でも金メダリストらしいふるまい、となると訳がわからなくなります。果たしてそんなものが存在するのでしょうか。ただでさえ礼儀正しい羽生選手です。普通にふるまっていればそれで十分ではないですか。

国民栄誉賞に至っては、別に自ら望んで得た賞ではないわけです。政府が勝手にくれたものです。だからそこまで受賞者としての責任を感じる必要はないと思うのですけど。しかも、「国民栄誉賞にふさわしいスケート」とまでなると、もう聞いているこちらが苦しくなります。

彼の発する一言一言が重すぎます。先ほどのニュース記事も全部読めば、これが本当に若者の受け答えなのか、と思えるほど余りにも堅苦しく、読んでいて苦しくなる。

今の彼に必要なのは名誉や賞じゃなく「安息」だと思います。

単なる休息ではない、完全にフィギュアスケートや世間の期待から離れて休む「安息」。

いきなり聖書の話しになりますが、旧約聖書の「創世記」では、神は天地を創造されて七日目に休まれました。

「レビ記」では、神はご自分が与えた土地を六年間は耕して収穫を得てよいが、しかし七年目には土地に安息を与えねばならない、とおっしゃっています。その為に民が飢えることがないようにと、六年目には三倍の実りを与えてくださいます。

神様は私達に働いたら休みなさいとおっしゃる、しかも休みの間も食べていけるようにとボーナスまで下さるホワイトな方なのです。

羽生選手の人生に大きな影響を与えた東日本大震災。

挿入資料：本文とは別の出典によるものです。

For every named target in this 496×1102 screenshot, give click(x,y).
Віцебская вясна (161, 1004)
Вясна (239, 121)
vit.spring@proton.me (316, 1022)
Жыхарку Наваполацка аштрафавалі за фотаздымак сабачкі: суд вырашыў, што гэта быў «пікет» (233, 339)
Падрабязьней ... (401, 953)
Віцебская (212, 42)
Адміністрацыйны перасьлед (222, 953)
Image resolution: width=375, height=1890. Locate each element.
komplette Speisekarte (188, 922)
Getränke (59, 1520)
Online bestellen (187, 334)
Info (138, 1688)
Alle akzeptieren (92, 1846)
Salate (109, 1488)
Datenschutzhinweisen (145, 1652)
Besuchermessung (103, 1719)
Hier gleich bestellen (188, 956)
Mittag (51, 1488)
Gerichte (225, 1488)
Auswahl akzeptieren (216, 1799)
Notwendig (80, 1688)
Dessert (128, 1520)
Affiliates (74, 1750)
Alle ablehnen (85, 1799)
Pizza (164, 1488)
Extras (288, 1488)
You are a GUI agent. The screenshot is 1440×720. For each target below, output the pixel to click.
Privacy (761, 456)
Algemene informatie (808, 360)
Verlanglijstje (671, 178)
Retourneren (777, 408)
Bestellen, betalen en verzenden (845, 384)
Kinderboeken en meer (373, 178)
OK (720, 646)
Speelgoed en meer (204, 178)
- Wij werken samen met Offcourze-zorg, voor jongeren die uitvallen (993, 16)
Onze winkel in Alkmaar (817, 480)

その後、彼をこれで知ったという人が多い、2012年のニースでの世界選手権。

そこから今シーズンがちょうど七年目なんです。だから今年は彼の「安息年」になるのです。ハイ。

一年休んで栄養を蓄えた土地からは、以前よりも多くの収穫がある。

彼も最初は平昌後に引退するような人生設計を描いていたと思います。彼は五輪二連覇までしか視野にいれていなかったと思います。

それがいつのまにか「五輪三連覇」という話になってきていませんか?彼の周りにいる彼を金の成る木としか思っていない人達が、彼を引き留めたいのだろうとは思いますが、

確かにそれは魅力的ですよ。でも悪魔の罠です。これ以上欲張らないほうが絶対にいいと思います。

フィギュアスケートはもう十分極めました。だからこれからはもっと違うことをやってみたらどうでしょうか。趣味はゲームみたいだけれど、それはそれでちょっとどうかと思う。

これから更に四年も休まずに走り続けたら、それこそどこか故障してもおかしくはありません。精神も肉体もきちんと休みを取らないと悲鳴をあげますよ。

現役続行ということは、これからも以前と同じ生活をするのかな。トロントにいながらナイアガラにも行かず、どこにも行かず、母親に身の回りの世話をしてもらいながら、リンクと家の往復だけの生活。

これが果たして健全な生活なのだろうか、と思ってしまうのです。ええ、ファンですから心配です。

羽生選手にもし今「五輪三連覇」などという欲が湧いてきているとしたら、それは大変好ましくない状況だと私は思うのですが、どうでしょう。